A Musical Petting Zoo

While exotic instruments share the store with conventional ones in most cases, at Lark In The Morning they are center stage all the time. Chulus and chajchas (single goat-toenail rattles) share space with Romanian spruce top, maple body, beech neck balalaikas and Norwegian hardanger fiddles at the compact 400-square-foot storefront in Berkeley in the Bay Area (another 2,000-plus square feet is used for inventory for online sales). These also reflect the store’s price spread, from barely double digits to several thousands of dollars; for instance, an Indonesian Gamelan xylophone will set someone back $5,000.

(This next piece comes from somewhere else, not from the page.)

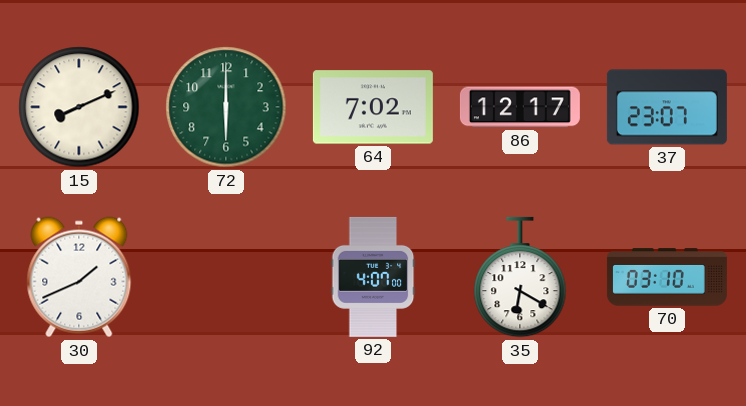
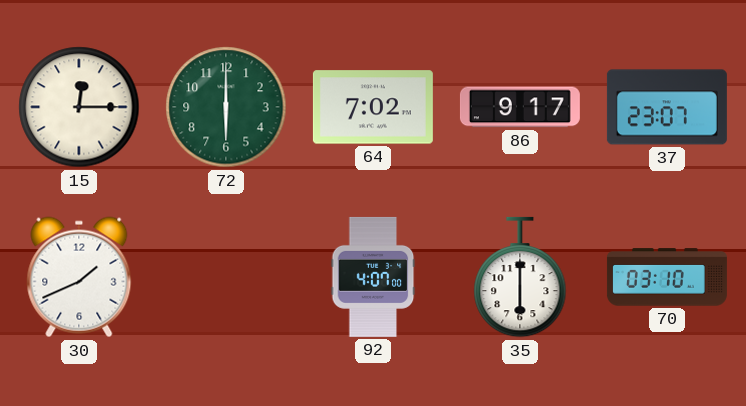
15: 8:11 -> 12:15
86: 12:17 -> 9:17
35: 6:20 -> 6:00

Owner Eric Azumi took over the store last year, continuing a presence that began in 1974 with an ethnomusicology aficionado who grew it to three locations, including Fisherman’s Wharf in San Francisco and the Pike Place Market in Seattle. The shop went online only for several years before Azumi took it on and gave it a physical space once again, one he playfully characterizes as “a musical petting zoo,” where customers can become acquainted with rare instruments. While come customers still buy on impulse – the store is across the street from an auto repair shop and gets some walk-ins from those waiting for their cars – most are dedicated musicians looking for a challenge, a third or fourth instrument to master. Another cohort are sound designers for firm and television – Pixar and other media-production studios are in the area – looking for new sound effects, such as the $440 ocean harp that can be struck or played with a bow.

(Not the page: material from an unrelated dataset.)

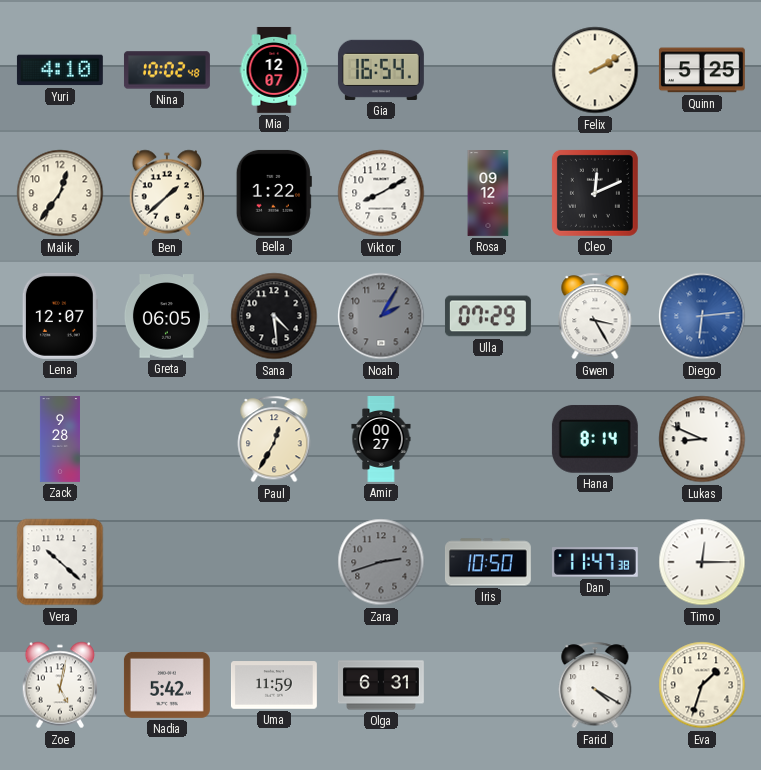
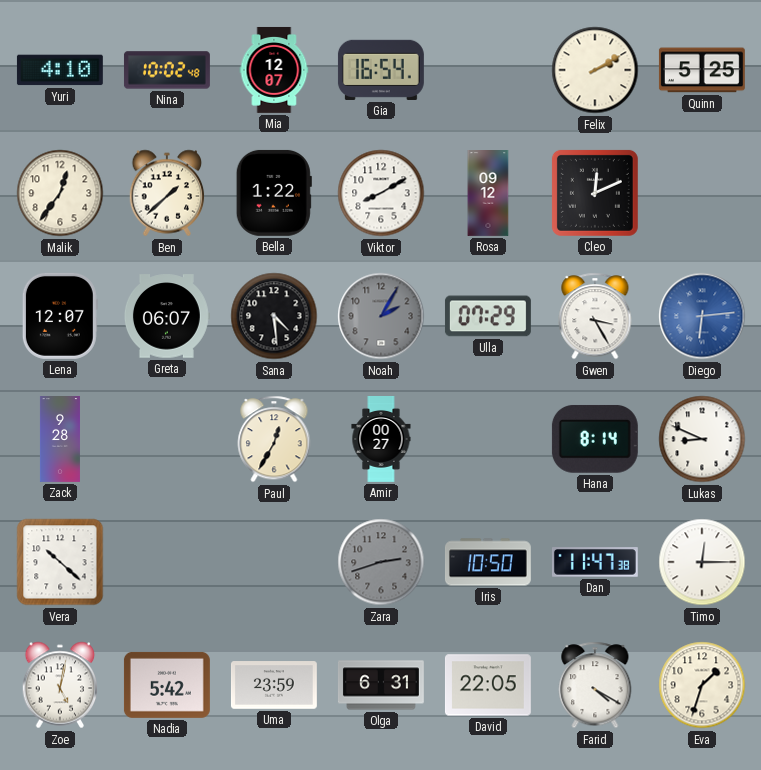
Greta: 06:05 -> 06:07
Uma: 11:59 -> 23:59
David: none -> 22:05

Azumi says the real challenge for him is the supply chain. With nearly 3,000 SKUs in his inventory, sourcing a wide variety of instruments means balancing online wholesale suppliers with serendipitous arrivals from individuals selling unique instruments from estate sales and other avenues, sometimes taking them on consignment. The end game is to keep as much diverse inventory on hand as possible, to let buyers touch and feel the instruments first hand, and hopefully encounter something unexpectedly that changes their lives or careers. “People come to the shop because they want to be able to touch an instrument they’ve never seen or even heard,” he says. “That’s something they could never do on the internet.” Exotic instruments aren’t for every retailer, but even a small collection can create a connection point. Joseph Todaro suggests watching for cultural events that might create an opportunity.

For instance, the 2010 World Cup event in South Africa put a spotlight on the African vuvuzela, a two-foot-long plastic horn that emits a loud (120 dB, at the threshold of pain), low (typically around BH below middle C) note, and its indigenous Australian counterpart, the didgeridoo, which is longer and made from wood, and generates more nuanced overtones.

Even a single unique instrument on a wall or in a window can be enough to get a conversation – and a relationship – started.